* [The problem] Take every line in the entries that includes the word "transaction" and copy it.
[Records shown Boundary: Start]
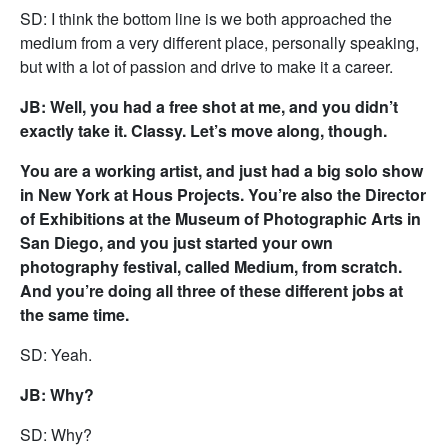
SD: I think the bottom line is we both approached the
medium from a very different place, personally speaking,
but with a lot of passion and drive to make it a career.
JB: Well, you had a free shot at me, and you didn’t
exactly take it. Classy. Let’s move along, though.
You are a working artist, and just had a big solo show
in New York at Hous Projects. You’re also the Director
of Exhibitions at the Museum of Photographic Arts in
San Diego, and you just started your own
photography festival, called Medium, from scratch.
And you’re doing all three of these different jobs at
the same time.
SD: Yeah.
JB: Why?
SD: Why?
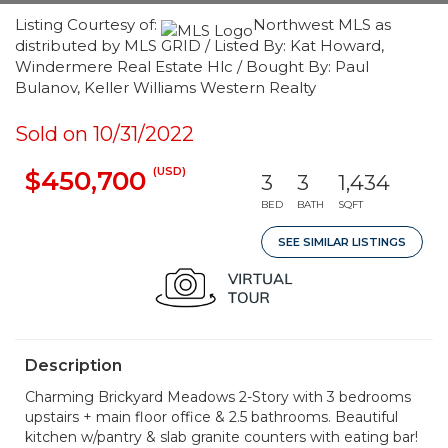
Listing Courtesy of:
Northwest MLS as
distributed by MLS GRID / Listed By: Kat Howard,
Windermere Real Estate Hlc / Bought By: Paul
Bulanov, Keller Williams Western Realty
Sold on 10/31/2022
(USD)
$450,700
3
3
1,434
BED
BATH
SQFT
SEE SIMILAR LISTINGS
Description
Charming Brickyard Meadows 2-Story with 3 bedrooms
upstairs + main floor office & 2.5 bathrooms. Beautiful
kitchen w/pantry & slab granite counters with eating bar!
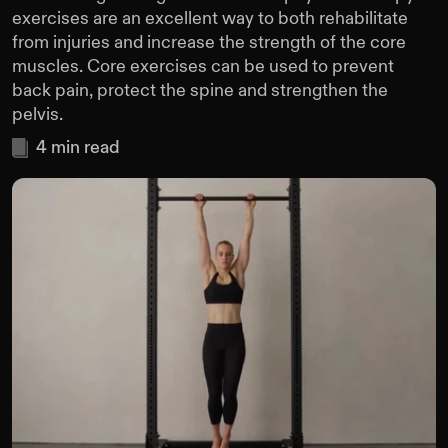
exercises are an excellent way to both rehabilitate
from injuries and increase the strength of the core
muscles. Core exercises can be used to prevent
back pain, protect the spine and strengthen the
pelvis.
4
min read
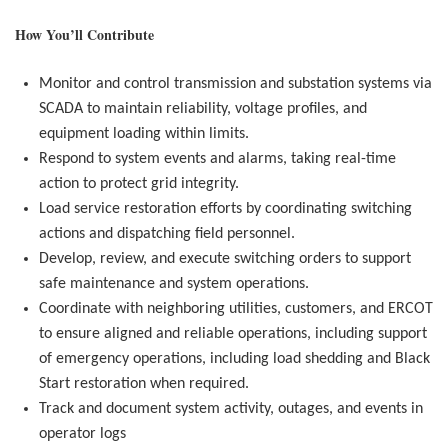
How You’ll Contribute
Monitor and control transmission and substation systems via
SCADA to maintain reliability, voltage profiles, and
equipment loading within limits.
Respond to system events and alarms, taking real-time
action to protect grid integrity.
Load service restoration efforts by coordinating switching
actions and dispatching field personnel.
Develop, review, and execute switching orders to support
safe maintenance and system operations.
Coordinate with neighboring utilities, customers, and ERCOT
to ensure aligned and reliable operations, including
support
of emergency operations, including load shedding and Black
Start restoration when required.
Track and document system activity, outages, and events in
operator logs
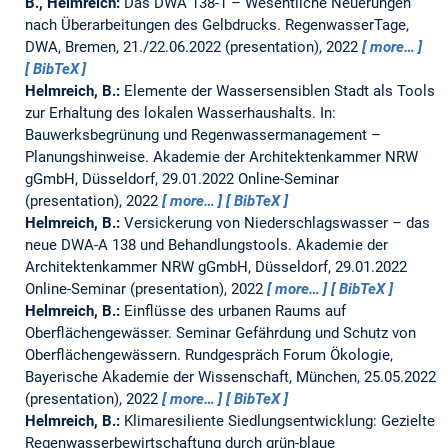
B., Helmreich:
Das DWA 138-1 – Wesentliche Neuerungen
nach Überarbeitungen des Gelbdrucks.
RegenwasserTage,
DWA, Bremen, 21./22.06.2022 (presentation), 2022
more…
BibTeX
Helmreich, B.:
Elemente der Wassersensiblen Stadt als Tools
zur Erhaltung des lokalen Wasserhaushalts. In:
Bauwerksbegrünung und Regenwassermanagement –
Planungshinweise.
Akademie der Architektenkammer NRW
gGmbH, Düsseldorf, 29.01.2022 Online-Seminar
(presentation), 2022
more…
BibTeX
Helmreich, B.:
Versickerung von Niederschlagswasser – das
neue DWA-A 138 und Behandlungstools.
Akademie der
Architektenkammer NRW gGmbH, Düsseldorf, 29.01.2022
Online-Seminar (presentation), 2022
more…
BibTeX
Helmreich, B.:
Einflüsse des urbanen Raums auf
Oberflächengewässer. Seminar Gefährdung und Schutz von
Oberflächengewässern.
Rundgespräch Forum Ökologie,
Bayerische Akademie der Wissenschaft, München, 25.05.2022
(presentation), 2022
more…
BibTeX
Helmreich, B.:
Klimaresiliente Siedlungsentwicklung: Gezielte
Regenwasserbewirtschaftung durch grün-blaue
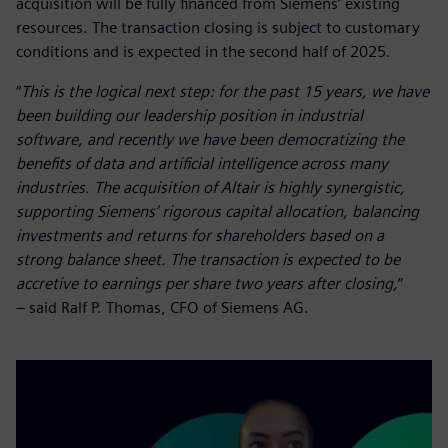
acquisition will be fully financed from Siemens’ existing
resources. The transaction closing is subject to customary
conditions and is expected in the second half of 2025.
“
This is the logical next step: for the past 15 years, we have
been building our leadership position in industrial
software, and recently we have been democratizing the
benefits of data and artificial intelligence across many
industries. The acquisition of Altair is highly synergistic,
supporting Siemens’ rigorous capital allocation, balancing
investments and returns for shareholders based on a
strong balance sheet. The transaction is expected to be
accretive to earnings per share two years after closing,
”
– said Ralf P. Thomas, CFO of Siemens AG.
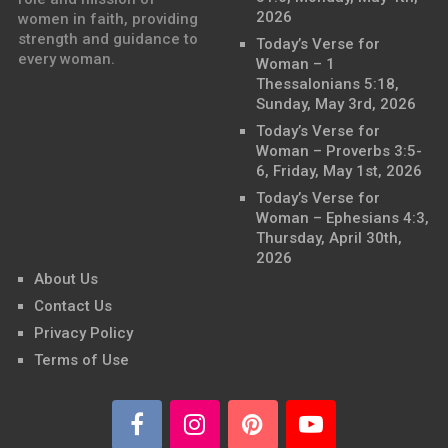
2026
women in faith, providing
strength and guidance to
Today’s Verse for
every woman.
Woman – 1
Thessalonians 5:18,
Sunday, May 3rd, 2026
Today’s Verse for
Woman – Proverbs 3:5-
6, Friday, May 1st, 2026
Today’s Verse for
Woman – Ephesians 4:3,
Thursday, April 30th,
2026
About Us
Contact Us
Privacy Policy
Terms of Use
[Records shown Boundary: End]
[Records shown Boundary: Start]
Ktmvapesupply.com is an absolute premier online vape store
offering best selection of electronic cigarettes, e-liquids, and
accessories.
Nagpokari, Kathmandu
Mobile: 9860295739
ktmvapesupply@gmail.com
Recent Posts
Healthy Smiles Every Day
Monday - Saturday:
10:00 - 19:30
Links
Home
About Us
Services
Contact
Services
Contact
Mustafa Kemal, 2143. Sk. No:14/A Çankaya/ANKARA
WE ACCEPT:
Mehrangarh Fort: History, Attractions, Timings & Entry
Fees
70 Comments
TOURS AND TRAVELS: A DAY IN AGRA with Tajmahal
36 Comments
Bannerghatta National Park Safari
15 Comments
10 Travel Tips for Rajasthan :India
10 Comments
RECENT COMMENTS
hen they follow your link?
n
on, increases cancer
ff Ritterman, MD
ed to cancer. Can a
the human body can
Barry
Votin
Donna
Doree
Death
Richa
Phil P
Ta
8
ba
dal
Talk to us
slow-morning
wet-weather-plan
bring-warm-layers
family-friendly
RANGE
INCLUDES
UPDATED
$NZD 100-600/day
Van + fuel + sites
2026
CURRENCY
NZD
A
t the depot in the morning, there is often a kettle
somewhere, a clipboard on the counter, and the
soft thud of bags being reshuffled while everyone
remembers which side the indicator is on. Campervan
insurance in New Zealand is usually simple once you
[Records shown Boundary: End]
* [Completed exercise]
resources. The transaction closing is subject to customary
strong balance sheet. The transaction is expected to be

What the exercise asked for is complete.